Son dönemde müzisyenlere yönelik şiddetin artmasını neye bağlıyorsunuz?

Müzisyenlere yönelik şiddet zaten her zaman olduğu kadar var aslında. Bence sosyal medyanın yoğunlaşmasından dolayı çok fazla gözümüzün önüne serilmeye başladı. Bu baştan beri çok büyük bir sorun zaten. Eğlence mekânlarında çalışan arkadaşların kimsenin malı olmadığı ve istediği gibi davranamayacağını bilmesi gerekiyor. Bunlar için çok daha sert yaptırımlar olması gerekiyor.

Son dönemde Twitter paylaşımlarınızın azalması tesadüf mü?

Tesadüf değil. Gerçekten bir şey söylemem gerektiğini düşündüğüm şeyler azaldı. Çünkü birçok şeye inancım çok azaldı.

Neden böyle hissediyorsunuz?

Gerçek olan şeyleri zaten çok fazla söyledik. Bir şeyi çok fazla söylediğinizde bir noktadan sonra duyarsızlaşmaya başlanır ya, bir şeye yaramadığını görürsünüz ya bazı şeylerin… Hep aynı şeyler konuşuluyor, hep aynı sonuçlar alınıyor.

Bir şeyden dolayı yazmıyor değilim. Sadece gerek gördüğüm şeyleri seçerek yazmayı tercih ediyorum. Çünkü anlamsız bir sürü konu dönüyor ortada. Gündem değiştirmek için fuzuli haberler çıkıyor. Onları görmezden geliyorum artık. Ama özellikle istismarla alakalı, hak hukuk adaletle alakalı herhangi bir şeyde kendimi ifade etmekte asla geri durmuyorum. O ortamda istemediğiniz bir düşüncenin ekmeğine yağ sürebiliyorsunuz. Ondan dolayı mümkün olduğunca daha net ve halkın kendi içinde birebir karşılaşmış olduğu durumlarla alakalı fikir beyan etmeyi ve farkındalık yaratmayı çok seviyorum.

***

YASAKLAR GELİP GEÇİCİ

Müzik ve konser yasaklarının ardı arkası kesilmiyor son dönemde. Müzikten ve müzisyenlerden neden bu kadar korkuluyor?

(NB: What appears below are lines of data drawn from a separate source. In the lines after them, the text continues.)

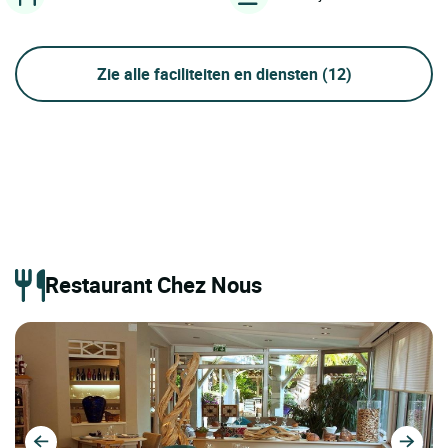
Zie alle faciliteiten en diensten
(12)
Restaurant Chez Nous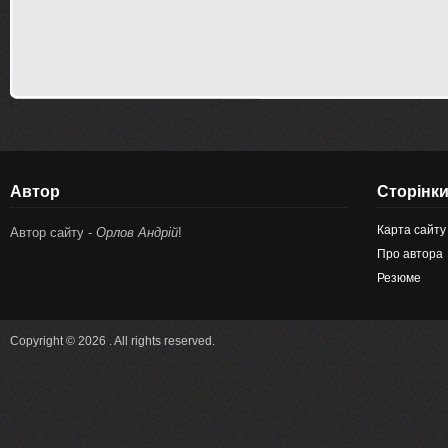
Автор
Сторінк
Карта сайту
Автор сайту -
Орлов Андрій
!
Про автора
Резюме
Copyright © 2026 . All rights reserved.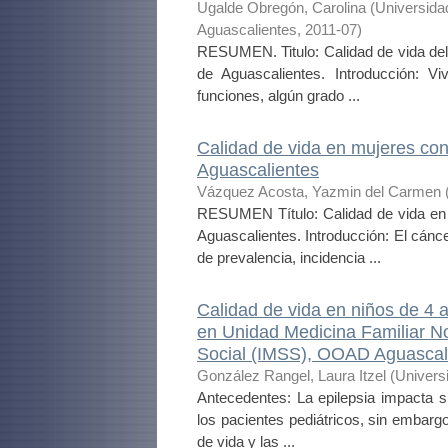
Ugalde Obregón, Carolina
(
Universida
Aguascalientes
,
2011-07
)
RESUMEN. Titulo: Calidad de vida del
de Aguascalientes. Introducción: V
funciones, algún grado ...
Calidad de vida en mujeres co
Aguascalientes
Vázquez Acosta, Yazmin del Carmen
RESUMEN Título: Calidad de vida en
Aguascalientes. Introducción: El cánc
de prevalencia, incidencia ...
Calidad de vida en niños de 4 
en Unidad Medicina Familiar No
Social (IMSS), OOAD Aguascali
González Rangel, Laura Itzel
(
Univers
Antecedentes: La epilepsia impacta si
los pacientes pediátricos, sin embarg
de vida y las ...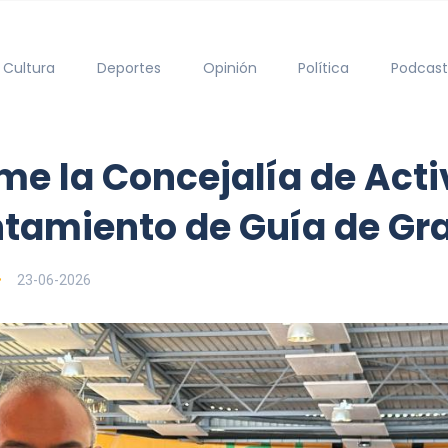
Cultura
Deportes
Opinión
Política
Podcast
me la Concejalía de Acti
ntamiento de Guía de Gr
23-06-2026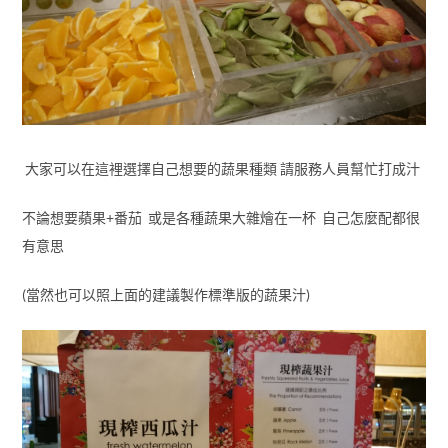
大家可以在這裡選擇自己想要的蔬果種類 請服務人員幫忙打成汁
不論想要蘋果+番茄 或是各種蔬果大雜燴在一杯 自己怎麼配都很
有意思
(當然也可以照上面的建議製作標準版的蔬果汁)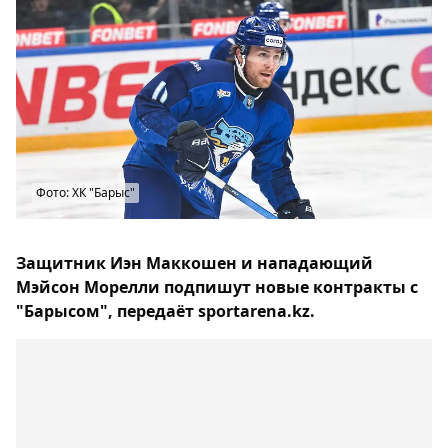
Фото: ХК "Барыс"
Защитник Иэн Маккошен и нападающий
Мэйсон Морелли подпишут новые контракты с
"Барысом", передаёт sportarena.kz.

Bilmiyorum ya onu niye öyle yaptılar? Müzisyenler arasında kendini doğru ifade edenler ve etmeyenler var. Onun için yuvarlayamıyorum onu ama bizler her zaman söylemek istediğimizi söyledik, yapmak istediğimizi yaptık. Bazen “Burada konser olmasın” dediler evet. Ama bunlar gelip geçici. Bu konular gelip geçer. Doğru olan, halka doğru yansıyan samimiyeti kaybetmeden birlikte şarkı çalıp söylediğimiz bir ortam konser ortamı. Covid bitti. Artık rahatlıkla konserler yapılmalıdır. Doğru olan bu. Müzisyenler kendilerini doğru bir şekilde ifade edebilmeleri gerektiği için bu işi yapıyorlar. Zaman zaman bir takım şeyler oluyor ama umut ediyorum ki artık yasaklar hiç olmayacak çünkü sanat bunun için var. Güzel olacak.